Without the pictures, set down exactly the lines from the one that contains "más competitivas." to the end of the entries, both included, and nothing besides.

=== Page images and extracted text ===
────

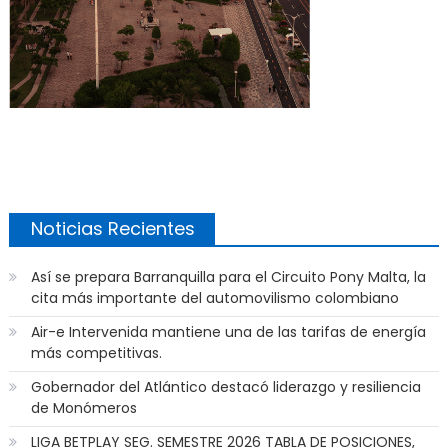
Noticias Recientes
Así se prepara Barranquilla para el Circuito Pony Malta, la
cita más importante del automovilismo colombiano
Air-e Intervenida mantiene una de las tarifas de energía
más competitivas.
Gobernador del Atlántico destacó liderazgo y resiliencia
de Monómeros
LIGA BETPLAY SEG. SEMESTRE 2026 TABLA DE POSICIONES,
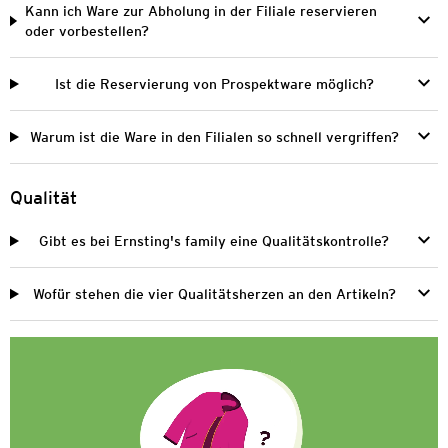
Kann ich Ware zur Abholung in der Filiale reservieren
oder vorbestellen?
Ist die Reservierung von Prospektware möglich?
Warum ist die Ware in den Filialen so schnell vergriffen?
Qualität
Gibt es bei Ernsting's family eine Qualitätskontrolle?
Wofür stehen die vier Qualitätsherzen an den Artikeln?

────

=== Solved problem ===
más competitivas.
Gobernador del Atlántico destacó liderazgo y resiliencia
de Monómeros
LIGA BETPLAY SEG. SEMESTRE 2026 TABLA DE POSICIONES,
Kann ich Ware zur Abholung in der Filiale reservieren
oder vorbestellen?
Ist die Reservierung von Prospektware möglich?
Warum ist die Ware in den Filialen so schnell vergriffen?
Qualität
Gibt es bei Ernsting's family eine Qualitätskontrolle?
Wofür stehen die vier Qualitätsherzen an den Artikeln?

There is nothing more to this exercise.